Lookout Management / Geffen-Roberts (1971-1974)

Eliot Roberts started Lookout Management in 1967. In 1969, he brought in his friend David Geffen to help sort out some messy problems with Crosby, Stills, Nash, and Young. It was at this point that Geffen got the idea for Asylum Records, a label designed to be more "artist friendly" and less corporate. It would be the label that would give the Eagles their start.

Geffen was a friend of Jackson Browne, and Browne was his first client on Asylum. He got Geffen to sign Glenn, but he told Glenn he needed a band to be marketable (he decided Glenn's Longbranch Pennywhistle cohort JD Souther was best as a solo act). The band Glenn got together was the Eagles. They showed up at Geffen's door and Bernie pitched the band to him, ending with a "Here we are. Do you want us or don't you?" Geffen said yes.

Asylum Records and Lookout Management went hand in hand - in fact, the agency was called Geffen-Roberts, and they even had offices in the same building. While Geffen was not officially part of the Eagles' management, the two men basically worked as a team, which could cause conflicts of interest occasionally.

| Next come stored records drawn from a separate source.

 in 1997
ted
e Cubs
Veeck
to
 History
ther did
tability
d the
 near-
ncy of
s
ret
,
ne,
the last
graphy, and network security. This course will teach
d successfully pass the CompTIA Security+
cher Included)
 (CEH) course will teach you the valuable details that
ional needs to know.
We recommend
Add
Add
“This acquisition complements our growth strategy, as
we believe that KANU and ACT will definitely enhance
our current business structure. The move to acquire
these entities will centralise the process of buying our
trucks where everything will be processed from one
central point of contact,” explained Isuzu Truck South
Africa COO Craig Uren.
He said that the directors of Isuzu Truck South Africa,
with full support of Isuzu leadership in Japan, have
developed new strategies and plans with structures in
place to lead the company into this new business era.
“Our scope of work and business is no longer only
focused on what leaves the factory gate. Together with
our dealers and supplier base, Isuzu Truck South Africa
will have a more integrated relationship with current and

That ended when Geffen sold the label to Warner Brothers / Elektra in 1973. The band had no idea he was going to do it, and then once they found out, were not too happy. Suddenly the overseas promoters didn't care about them anymore, since they knew Warner would be handling them. The Eagles naturally resented this, and felt Geffen had sold out figuratively as well as literally despite the fact that he continued to be their representative at the label.

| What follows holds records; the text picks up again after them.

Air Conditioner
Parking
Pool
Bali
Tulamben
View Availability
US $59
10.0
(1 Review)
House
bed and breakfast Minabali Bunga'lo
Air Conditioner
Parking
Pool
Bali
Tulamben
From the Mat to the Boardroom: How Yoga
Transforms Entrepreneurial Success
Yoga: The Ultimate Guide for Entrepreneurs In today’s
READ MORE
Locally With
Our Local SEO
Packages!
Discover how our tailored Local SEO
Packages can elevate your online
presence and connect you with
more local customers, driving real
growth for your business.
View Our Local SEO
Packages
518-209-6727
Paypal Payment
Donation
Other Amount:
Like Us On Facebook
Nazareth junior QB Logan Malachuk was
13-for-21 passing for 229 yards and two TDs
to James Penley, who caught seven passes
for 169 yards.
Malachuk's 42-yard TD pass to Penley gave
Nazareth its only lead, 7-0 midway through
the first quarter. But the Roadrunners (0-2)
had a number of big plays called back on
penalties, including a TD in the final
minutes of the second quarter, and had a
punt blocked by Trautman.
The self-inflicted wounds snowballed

Roberts, now working on his own as their manager, couldn't seem to handle things nearly as well. However, he was the first to give Don and Glenn higher percentiles of the publishing before it had been split equally. Still, his company was partially blamed for Desperado's failure to become a hit. The Eagles felt that Roberts no longer cared about them. They were more Geffen's baby, and Roberts had all the money he needed with the merger, so he wasn't too eager to hustle and bustle to get things going for them.

In 1974, Roberts' nerves were shot and he'd had enough. He dumped everybody except Joni Mitchell, Neil Young, and JD Souther. The Eagles wound up with a guy on Roberts' management team named Irving Azoff, and were the first act managed by his new company Front Line.